А мужским путем обратить на себя внимание командира значило выделиться из прочих своими солдатскими добродетелями. Онго успел уже заметить, что хороший солдат – а в условиях войны это определение включает в себя очень многое – пользуется некими правами и преимуществами, хотя и не записанными ни в одном уставе, но очень хорошо известными здесь всем и каждому. И чтобы иметь возможность хотя бы общаться с капитаном не по-уставному, надо было эти права заслужить.

Потому что Онго пока, с его небольшим ростом, не очень внушительной для мужчины фигурой и характером, в котором почти совершенно отсутствовала агрессивность, если и выделялся на общем фоне, то никак не в лучшую сторону.
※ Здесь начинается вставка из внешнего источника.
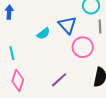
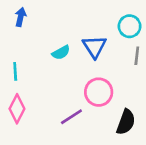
pink circle: (83, 47) -> (99, 92), moved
Принесенные из прошлой жизни инстинкты заставляли его заботиться о своей безопасности и бояться вражеских пуль больше, а главное, заметнее, чем получалось это у других солдат линии. А во время боя Онго стремился первым из подносчиков занять место позади ведших огонь номеров, а не в стороне; там надо было самому окопаться, а тут от встречного огня защищал не только массивный щит, но и тела наводчика и его помощника, работавших непосредственно за пулеметом. Таким образом, он вроде бы располагался ближе остальных к патронному пункту, где в окопчике находились коробки с новыми лентами, – и тем не менее не спешил первым сползать туда и обратно, чтобы пулемет не испытывал голода.

Быстрее него это делали другие. Такое не проходит незамеченным, в бою каждый виден насквозь и ничто не ускользает от внимания соседей; так получалось и с Онго, и уже вскоре общим мнением стало, что солдат он никудышный, а потому – не жилец: известно, что трусов убивают первыми.

Так прошла первая неделя его пребывания на новом месте – в боевой линии, под огнем. Именно столько времени понадобилось ему, чтобы понять, каков тот единственный путь, которым он мог приблизиться к избранному им человеку.

Были и другие сложности. То, что делало его плохим солдатом, заставляло других обратить внимание на иные его качества. Мужчина остается собой и на линии огня, где все инстинкты не только не приглушаются, а напротив – обостряются. Это учитывается в каждой армии – и в свирской, разумеется, тоже.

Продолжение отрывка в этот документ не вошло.